Segmentation violation and other errors with Go 1.13.6 - Beats 7.5.1

Hi there,

I am in the process of porting Beats on s390x architecture and noticed that there are multiple segmentation violation when running test cases (Most of the beats - for example Filebeat, Packetbeat, Heartbeat has this error).

This also happens on x86 arch (Linux 2a4cae7a4792 4.15.0-29-generic #31-Ubuntu SMP Tue Jul 17 15:39:52 UTC 2018 x86_64 x86_64 x86_64 GNU/Linux)

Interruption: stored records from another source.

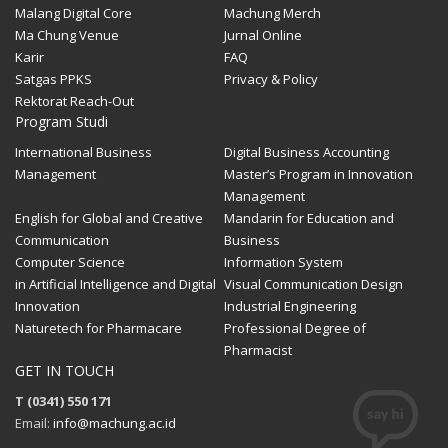
Malang Digital Core
Machung Merch
Ma Chung Venue
Jurnal Online
Karir
FAQ
Satgas PPKS
Privacy & Policy
Rektorat Reach-Out
Program Studi
International Business
Digital Business Accounting
Management
Master’s Program in Innovation
Management
English for Global and Creative
Mandarin for Education and
Communication
Business
Computer Science
Information System
in Artificial Intelligence and Digital
Visual Communication Design
Innovation
Industrial Engineering
Naturetech for Pharmacare
Professional Degree of
Pharmacist
GET IN TOUCH
T (0341) 550 171
Email:
info@machung.ac.id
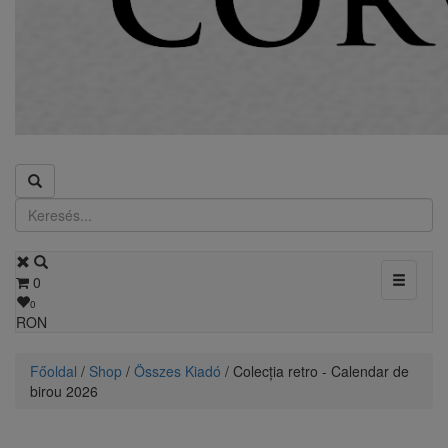
Toggle
0
navigati
0
RON
Főoldal
/
Shop
/
Összes Kiadó
/ Colecția retro - Calendar de
birou 2026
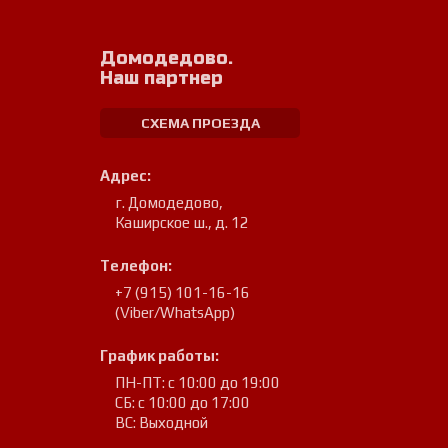
Домодедово.
Наш партнер
СХЕМА ПРОЕЗДА
Адрес:
г. Домодедово
,
Каширское ш., д. 12
Телефон:
+7 (915) 101-16-16
(Viber/WhatsApp)
График работы:
ПН-ПТ: с 10:00 до 19:00
СБ: с 10:00 до 17:00
ВС: Выходной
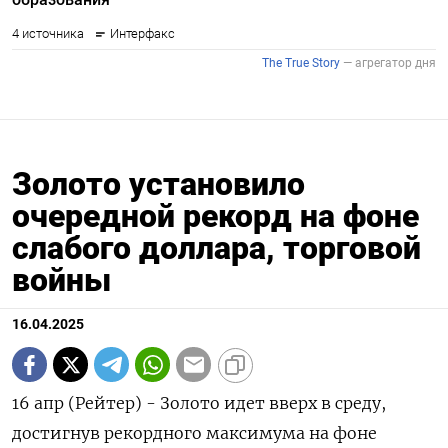
Золото установило
очередной рекорд на фоне
слабого доллара, торговой
войны
16.04.2025
16 апр (Рейтер) - Золото идет вверх в среду,
достигнув рекордного максимума на фоне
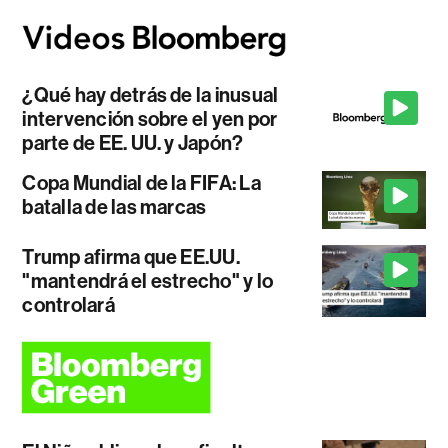
¿Qué hay detrás de la inusual
intervención sobre el yen por
parte de EE. UU. y Japón?
Copa Mundial de la FIFA: La
batalla de las marcas
Trump afirma que EE.UU.
"mantendrá el estrecho" y lo
controlará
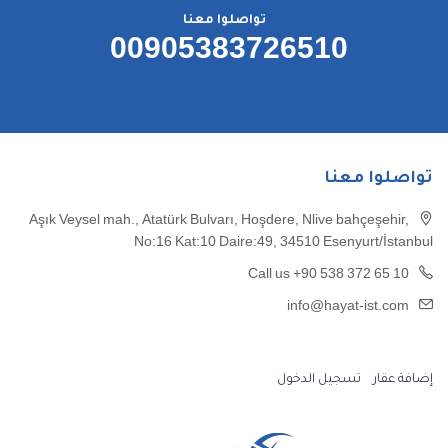
تواصلوا معنا
00905383726510
تواصلوا معنا
Aşık Veysel mah., Atatürk Bulvarı, Hoşdere, Nlive bahçeşehir,
No:16 Kat:10 Daire:49, 34510 Esenyurt/İstanbul
Call us +90 538 372 65 10
info@hayat-ist.com
إضافة عقار
تسجيل الدخول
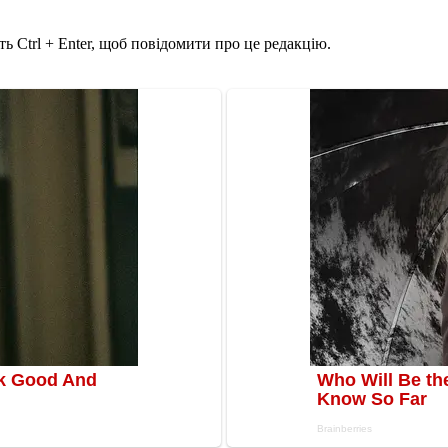
ь Ctrl + Enter, щоб повідомити про це редакцію.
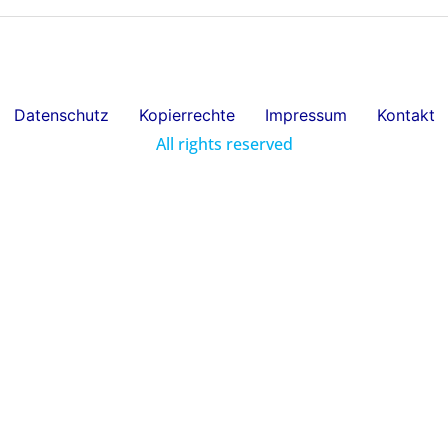
Datenschutz
Kopierrechte
Impressum
Kontakt
All rights reserved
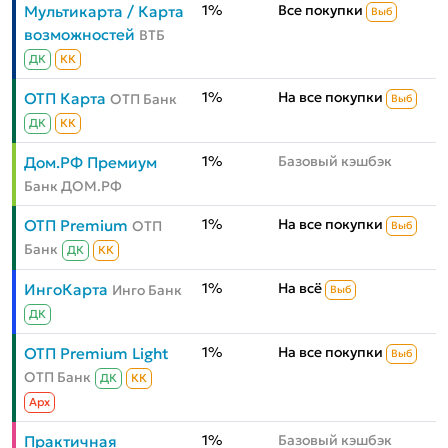
1%
Все покупки
Мультикарта / Карта
Выб
возможностей
ВТБ
ДК
КК
1%
На все покупки
ОТП Карта
ОТП Банк
Выб
ДК
КК
1%
Базовый кэшбэк
Дом.РФ Премиум
Банк ДОМ.РФ
1%
На все покупки
ОТП Premium
ОТП
Выб
Банк
ДК
КК
1%
На всё
ИнгоКарта
Инго Банк
Выб
ДК
1%
На все покупки
ОТП Premium Light
Выб
ОТП Банк
ДК
КК
Aрх
1%
Базовый кэшбэк
Практичная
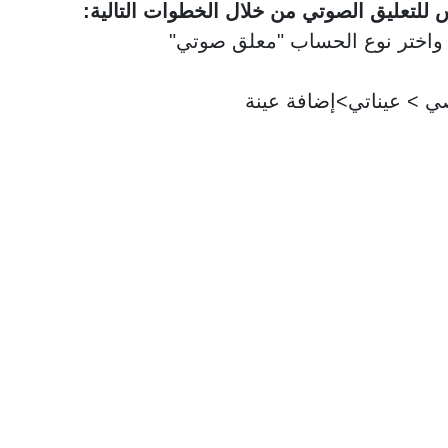
 للتعليق الصوتي من خلال الخطوات التالية:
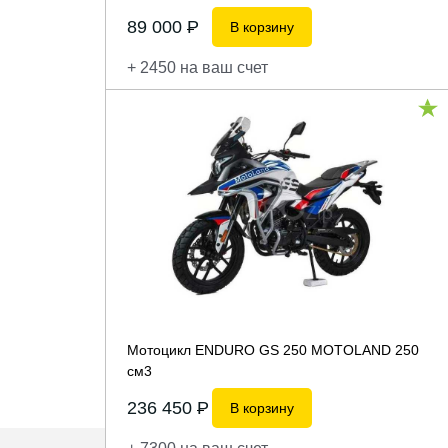
89 000
P
В корзину
+ 2450 на ваш счет
Мотоцикл ENDURO GS 250 MOTOLAND 250
см3
236 450
P
В корзину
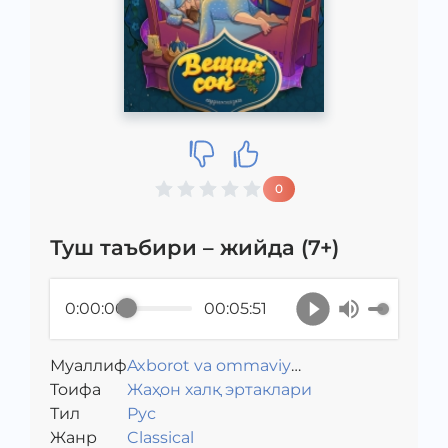
0
Туш таъбири – жийда (7+)
0:00:00
00:05:51
Муаллиф
Axborot va ommaviy
Toифа
Жаҳон халқ эртаклари
kommunikatsiyalar agentligi va
Тил
Рус
Maktabgacha ta&#039;lim
Жанр
Classical
vazirligi hamkorligida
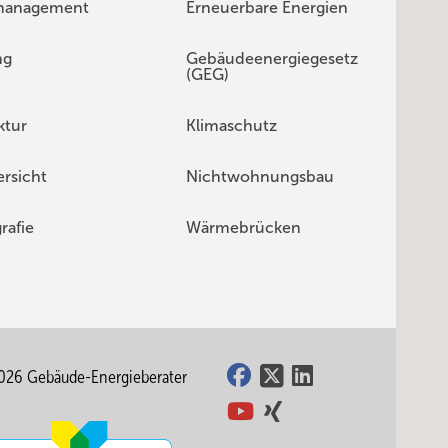
management
Erneuerbare Energien
ng
Gebäudeenergiegesetz
(GEG)
ktur
Klimaschutz
rsicht
Nichtwohnungsbau
rafie
Wärmebrücken
026 Gebäude-Energieberater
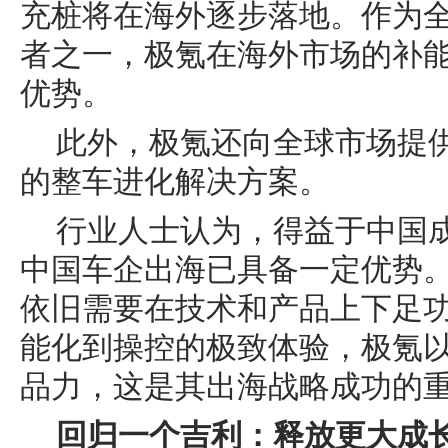
充桩将在海外逐步落地。作为
者之一，极氪在海外市场的补
优势。
此外，极氪还向全球市场提
的整车进化解决方案。
行业人士认为，得益于中国
中国车企出海已具备一定优势
依旧需要在技术和产品上下足
能化到操控的极致体验，极氪
品力，这是其出海战略成功的
回归一个吉利：释放更大成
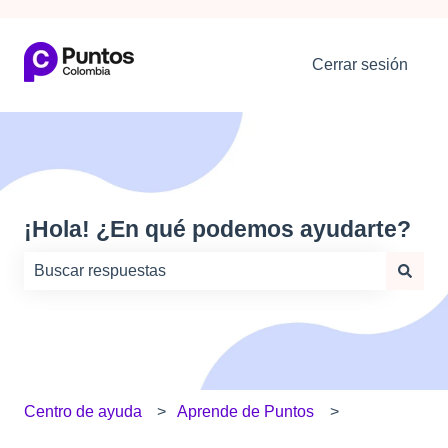
Cerrar sesión
¡Hola! ¿En qué podemos ayudarte?
No hay sugerencias porque el campo de búsqueda está
Centro de ayuda
Aprende de Puntos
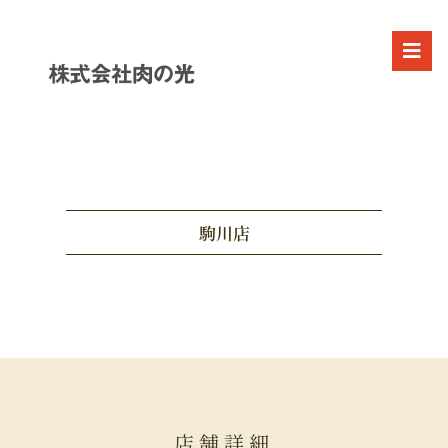
駒川店
店舗詳細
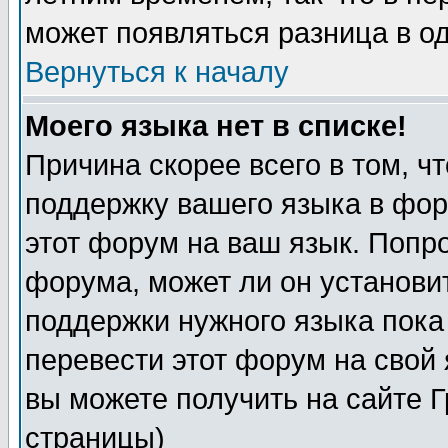
может появляться разница в о
Вернуться к началу
Моего языка нет в списке!
Причина скорее всего в том, ч
поддержку вашего языка в фор
этот форум на ваш язык. Попр
форума, может ли он установи
поддержки нужного языка пока
перевести этот форум на сво
вы можете получить на сайте 
страницы)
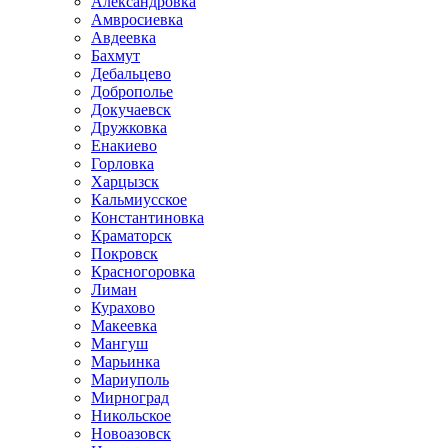
Александровка
Амвросиевка
Авдеевка
Бахмут
Дебальцево
Доброполье
Докучаевск
Дружковка
Енакиево
Горловка
Харцызск
Кальмиусское
Константиновка
Краматорск
Покровск
Красногоровка
Лиман
Курахово
Макеевка
Мангуш
Марьинка
Мариуполь
Мирноград
Никольское
Новоазовск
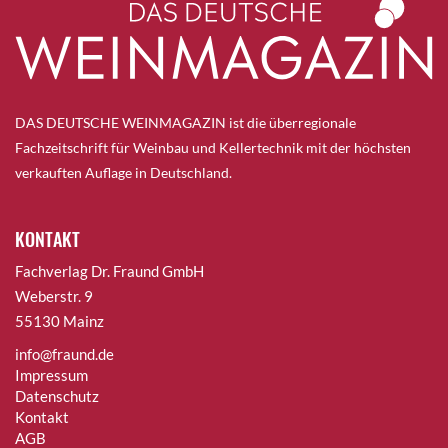
DAS DEUTSCHE WEINMAGAZIN ist die überregionale
Fachzeitschrift für Weinbau und Kellertechnik mit der höchsten
verkauften Auflage in Deutschland.
KONTAKT
Fachverlag Dr. Fraund GmbH
Weberstr. 9
55130 Mainz
info@fraund.de
Impressum
Datenschutz
Kontakt
AGB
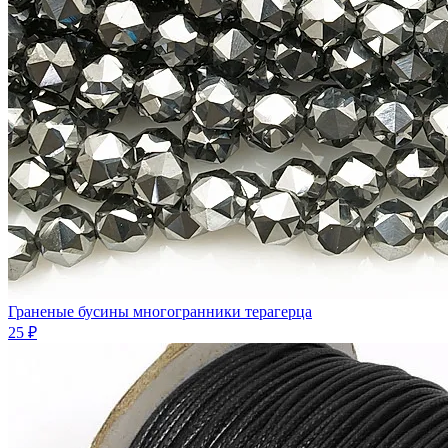
Граненые бусины многогранники терагерца
25 ₽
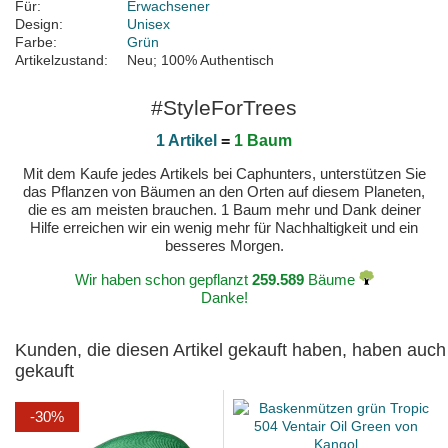
Für:
Erwachsener
Design:
Unisex
Farbe:
Grün
Artikelzustand:
Neu; 100% Authentisch
#StyleForTrees
1 Artikel
=
1 Baum
Mit dem Kaufe jedes Artikels bei Caphunters, unterstützen Sie
das Pflanzen von Bäumen an den Orten auf diesem Planeten,
die es am meisten brauchen. 1 Baum mehr und Dank deiner
Hilfe erreichen wir ein wenig mehr für Nachhaltigkeit und ein
besseres Morgen.
Wir haben schon gepflanzt
259.589
Bäume
Danke!
Kunden, die diesen Artikel gekauft haben, haben auch
gekauft
-30%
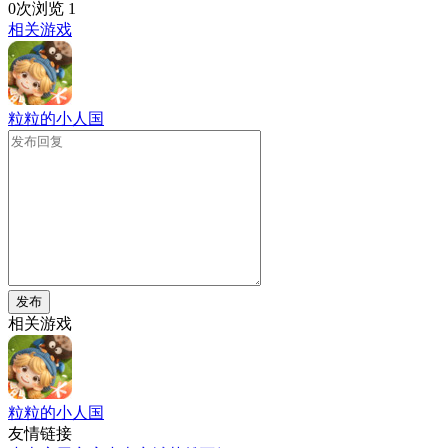
0次浏览
1
相关游戏
粒粒的小人国
发布
相关游戏
粒粒的小人国
友情链接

/============================================/
...
Testing Heartbeat
go test -i github.com/elastic/beats/heartbeat github.com/elastic/beats/heartbeat/autodiscover github.com/elastic/beats/heartbeat/autodiscover/builder/hints github.com/elastic/beats/heartbeat/beater github.com/elastic/beats/heartbeat/cmd github.com/elastic/beats/heartbeat/config github.com/elastic/beats/heartbeat/eventext github.com/elastic/beats/heartbeat/hbtest github.com/elastic/beats/heartbeat/include github.com/elastic/beats/heartbeat/look github.com/elastic/beats/heartbeat/monitors github.com/elastic/beats/heartbeat/monitors/active/dialchain github.com/elastic/beats/heartbeat/monitors/active/http github.com/elastic/beats/heartbeat/monitors/active/icmp github.com/elastic/beats/heartbeat/monitors/active/tcp github.com/elastic/beats/heartbeat/monitors/defaults github.com/elastic/beats/heartbeat/monitors/jobs github.com/elastic/beats/heartbeat/monitors/wrappers github.com/elastic/beats/heartbeat/reason github.com/elastic/beats/heartbeat/scheduler github.com/elastic/beats/heartbeat/scheduler/schedule github.com/elastic/beats/heartbeat/scheduler/schedule/cron github.com/elastic/beats/heartbeat/scripts/mage github.com/elastic/beats/heartbeat/watcher
go test github.com/elastic/beats/heartbeat github.com/elastic/beats/heartbeat/autodiscover github.com/elastic/beats/heartbeat/autodiscover/builder/hints github.com/elastic/beats/heartbeat/beater github.com/elastic/beats/heartbeat/cmd github.com/elastic/beats/heartbeat/config github.com/elastic/beats/heartbeat/eventext github.com/elastic/beats/heartbeat/hbtest github.com/elastic/beats/heartbeat/include github.com/elastic/beats/heartbeat/look github.com/elastic/beats/heartbeat/monitors github.com/elastic/beats/heartbeat/monitors/active/dialchain github.com/elastic/beats/heartbeat/monitors/active/http github.com/elastic/beats/heartbeat/monitors/active/icmp github.com/elastic/beats/heartbeat/monitors/active/tcp github.com/elastic/beats/heartbeat/monitors/defaults github.com/elastic/beats/heartbeat/monitors/jobs github.com/elastic/beats/heartbeat/monitors/wrappers github.com/elastic/beats/heartbeat/reason github.com/elastic/beats/heartbeat/scheduler github.com/elastic/beats/heartbeat/scheduler/schedule github.com/elastic/beats/heartbeat/scheduler/schedule/cron github.com/elastic/beats/heartbeat/scripts/mage github.com/elastic/beats/heartbeat/watcher
panic: runtime error: invalid memory address or nil pointer dereference
[signal SIGSEGV: segmentation violation code=0x1 addr=0x8 pc=0x202aff6]

...

FAIL: Test JSON response with simple straight-forward comparisons [with body='{"foo": 3}', comparison={'foo': 3}]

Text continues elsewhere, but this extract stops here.